Title: The role of predictive processes in altered states of consciousness
Abstract: A much-debated question in the search for the neural underpinnings of consciousness is whether prefrontal cortex actively shapes conscious experience or, alternatively, serves only complementary functions such as evaluating and acting on the contents of perception.
In the first part of the talk, I will present data from three experiments that investigated the role of prefrontal cortex in perceptual bistability. Human participants reported periodic changes in conscious experience that were induced by conflicting sensory information. Two functional magnetic resonance imaging experiments showed that prefrontal brain activity in inferior frontal cortex signals the conflict between conscious experience and available sensory information.

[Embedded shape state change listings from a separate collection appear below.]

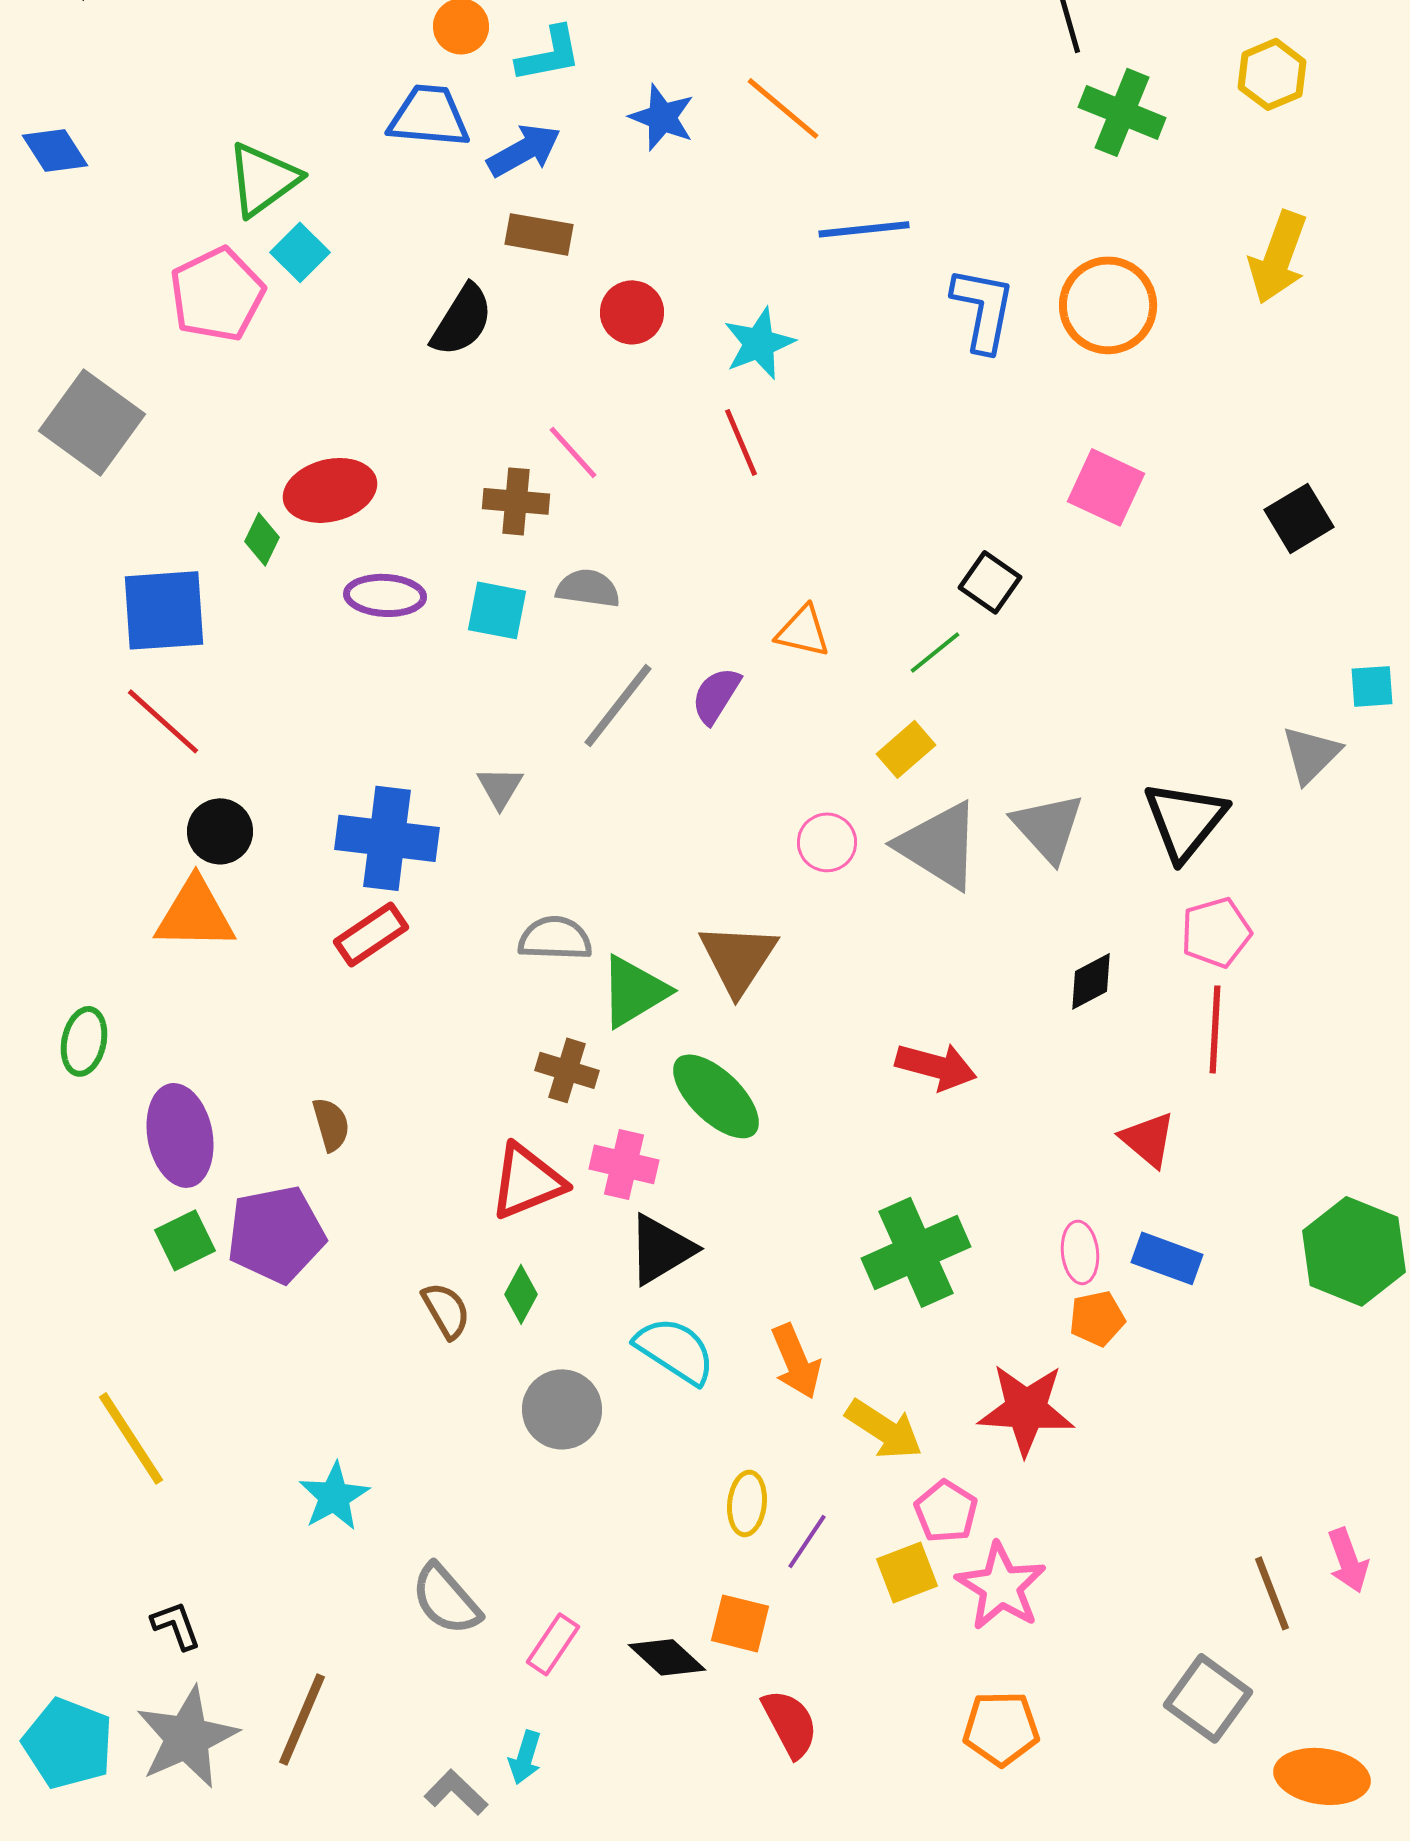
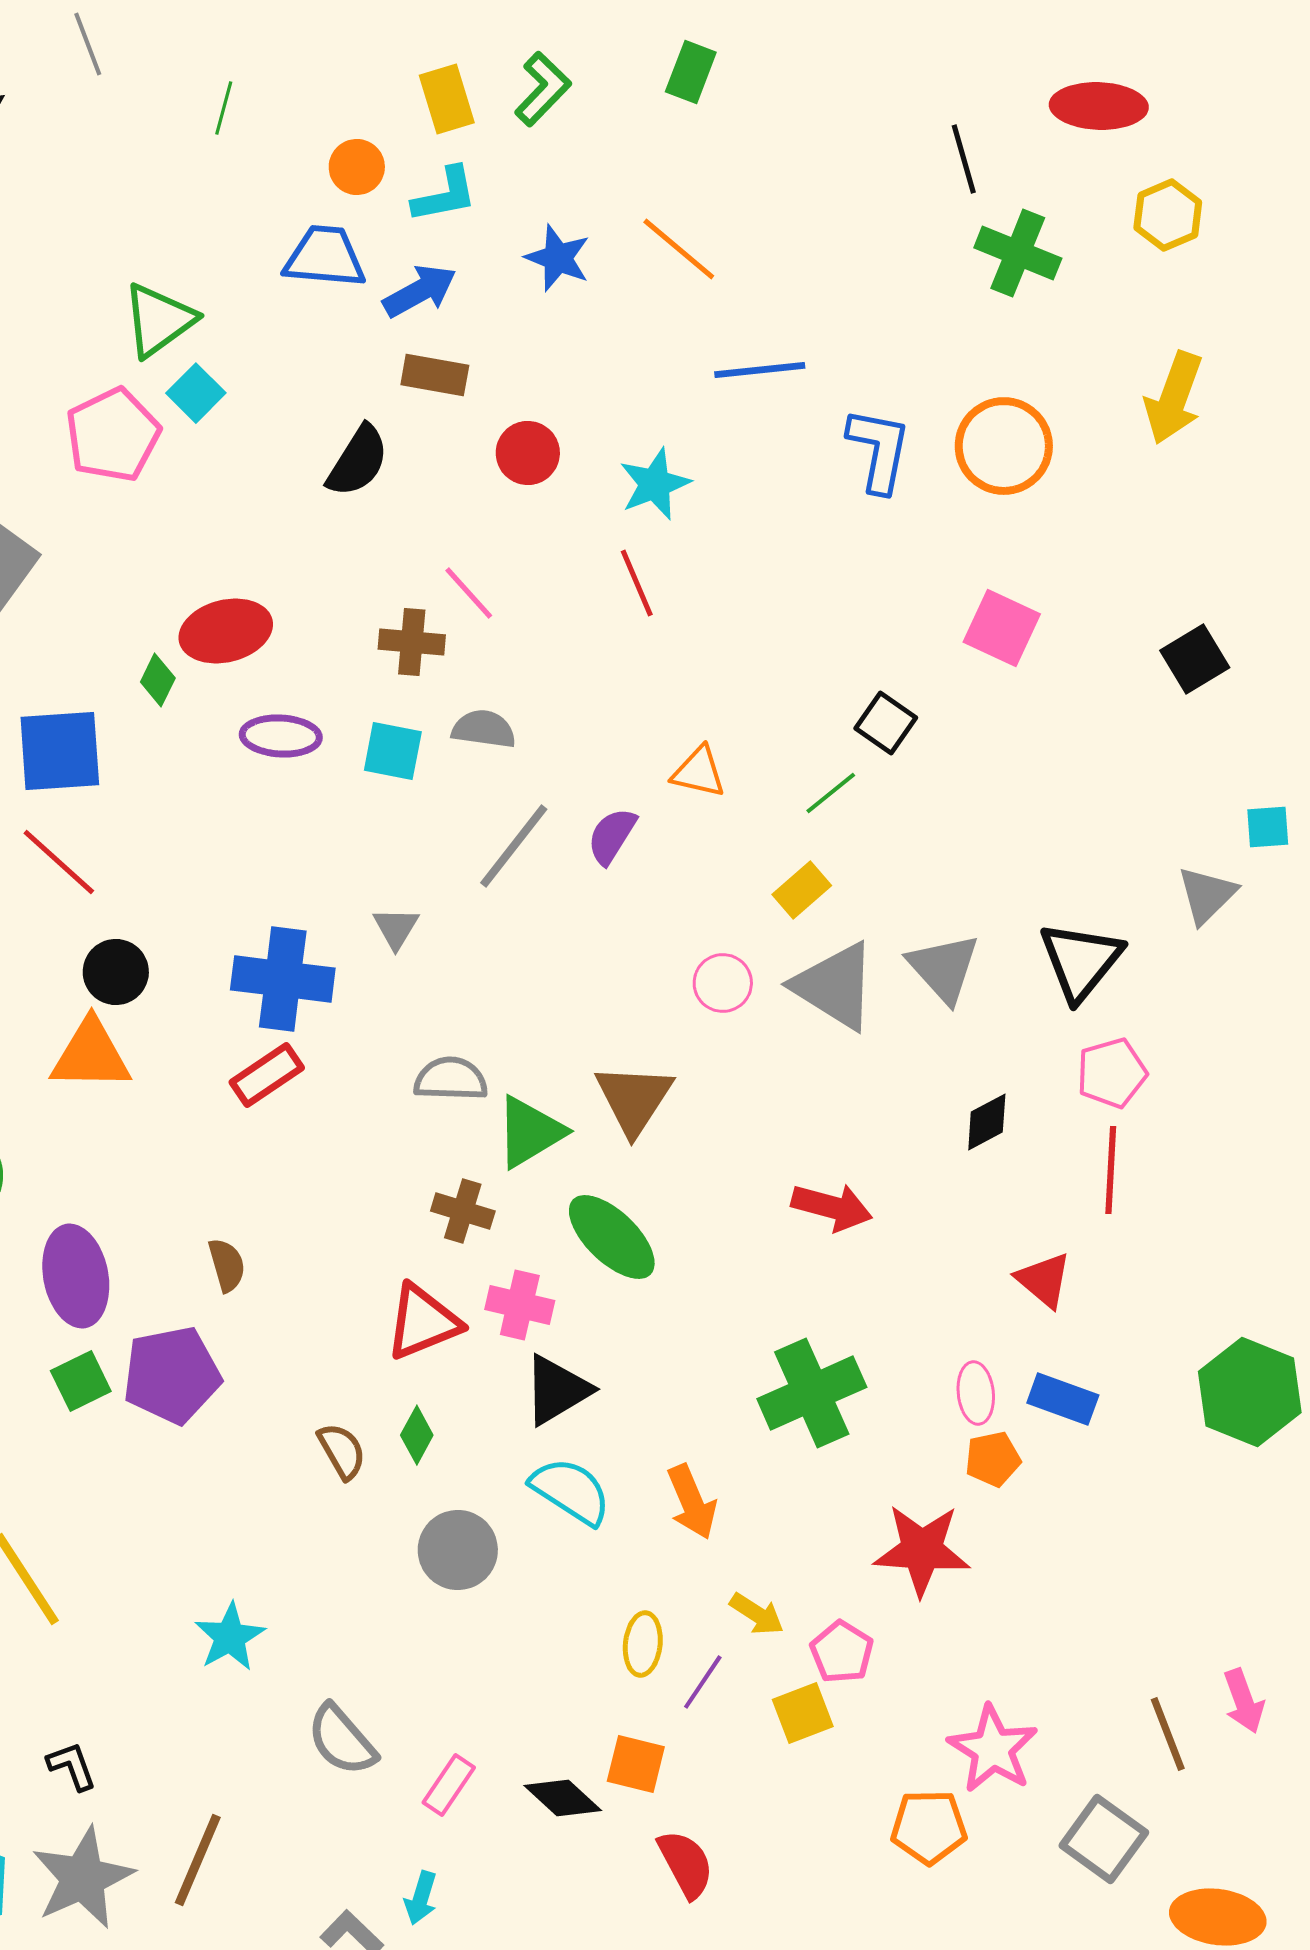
yellow arrow: (884, 1429) -> (757, 1614), moved, size x0.7
pink star: (1001, 1586) -> (993, 1749), moved
orange pentagon: (1001, 1728) -> (929, 1827), moved

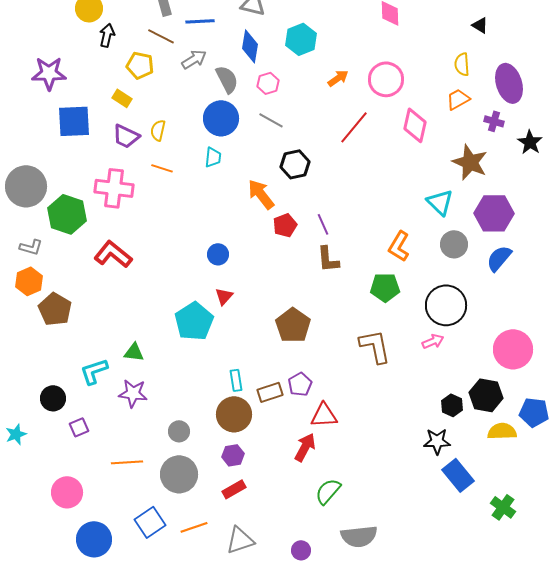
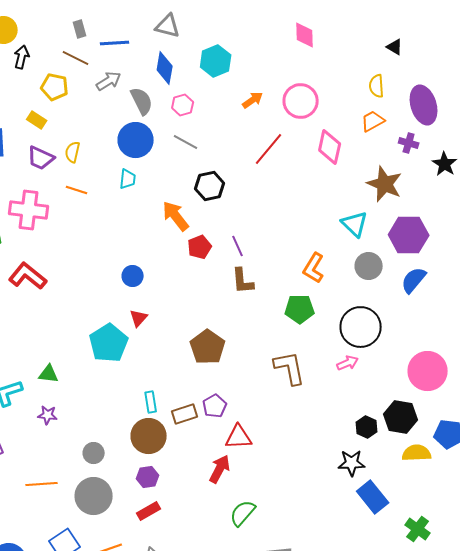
purple star: (133, 393) -> (48, 415), size x0.7

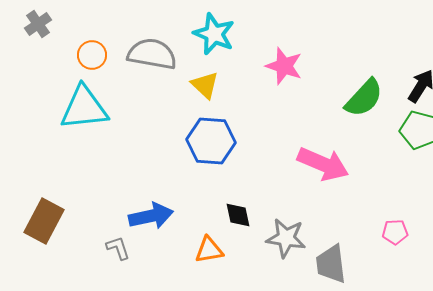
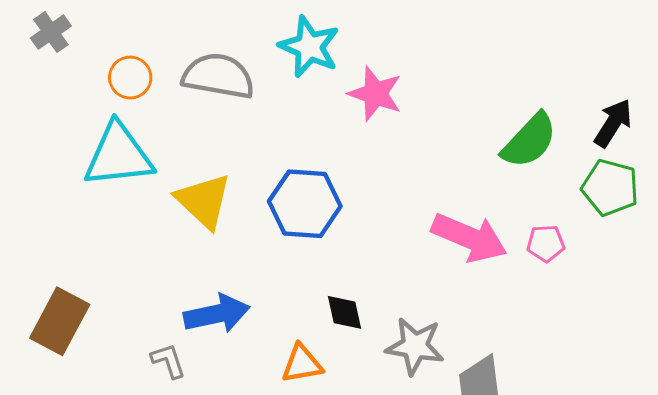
pink star: (284, 66) -> (375, 94), moved
yellow triangle: (205, 85) -> (204, 201), moved, size x1.4
pink pentagon: (395, 232) -> (546, 243), moved

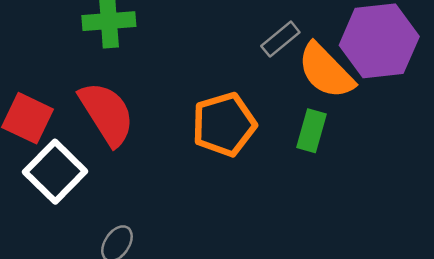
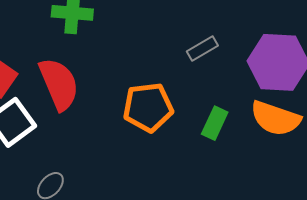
orange semicircle: (326, 71) -> (276, 118), moved, turned -36

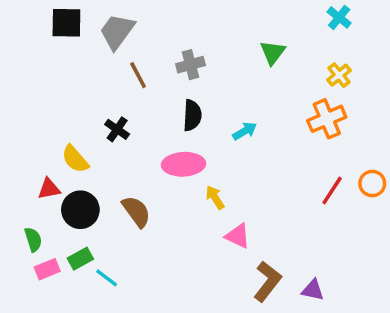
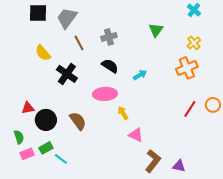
black semicircle: (192, 115) -> (110, 66), turned -60
black cross: (117, 129) -> (67, 74), size x1.5
yellow semicircle: (75, 159) -> (43, 53), moved

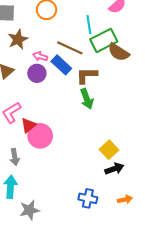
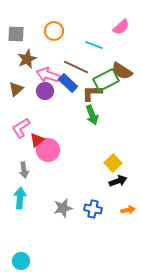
cyan line: (89, 25) -> (94, 45), turned -60
green rectangle: (104, 40) -> (106, 80), moved
pink arrow: (40, 56) -> (48, 75), size x1.6
gray star: (30, 210) -> (63, 208), moved

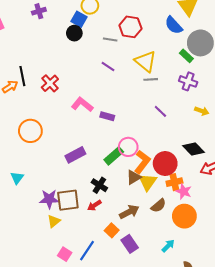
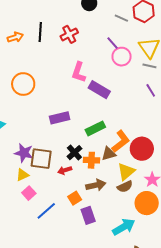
black line: (22, 76) -> (40, 32), moved
red cross: (50, 83) -> (69, 34), moved
pink L-shape: (82, 105) -> (79, 72), turned -125
purple line: (160, 111) -> (151, 90), moved
purple rectangle: (107, 116) -> (99, 90), size x1.5
pink circle: (128, 147) -> (122, 57), moved
yellow triangle: (148, 182) -> (126, 172), moved
orange cross: (174, 182) -> (91, 160), moved
cyan arrow: (168, 246) -> (124, 227), size x1.6
pink square: (65, 254) -> (29, 193), moved

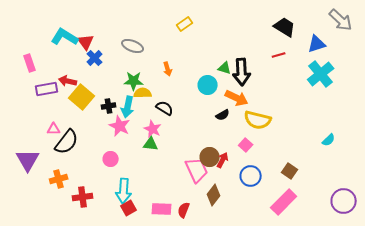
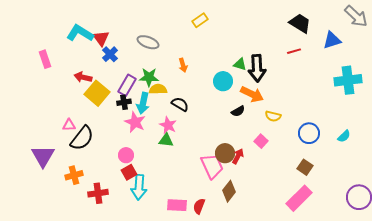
cyan cross: (321, 74) -> (348, 80), moved, turned 32
purple rectangle: (47, 89) -> (127, 85), moved, turned -50
yellow semicircle: (258, 120) -> (273, 116), size x0.6
blue circle: (251, 176) -> (309, 133), moved
red square: (129, 208) -> (129, 172), moved

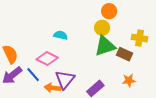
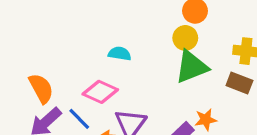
brown rectangle: (125, 54) -> (239, 83), moved
orange star: (129, 80) -> (206, 120), moved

In a third experiment, inhibitory transcranial magnetic stimulation revealed that a disruption of neural activity in inferior frontal cortex leads to a decrease of conflict-driven changes in conscious experience. These results suggest that inferior frontal cortex plays a critical role in both the detection and the resolution of perceptual conflicts, pointing to a causal influence of prefrontal brain activity on the dynamic unfolding of conscious experience.
In the second part of the talk, I will present data from three studies that investigated the role of predictive processes for altered states of consciousness in healthy observers and patients suffering from paranoid schizophrenia. Two studies revealed ongoing changes in perceptual decision-making that lead to prolonged intervals of reduced and enhanced sensitivity to conflicting sensory information. A third case-control study between patients suffering from paranoid schizophrenia differ and healthy controls suggested that patients were more sensitive to perceptual conflicts. Importantly, the patients' sensitivity to perceptual conflict correlated positively with the severity of hallucinations.
I will conclude by discussing how model-based imaging and non-invasive brain stimulation of prefrontal cortex may advance the search for a therapeutic modulation of altered states of consciousness.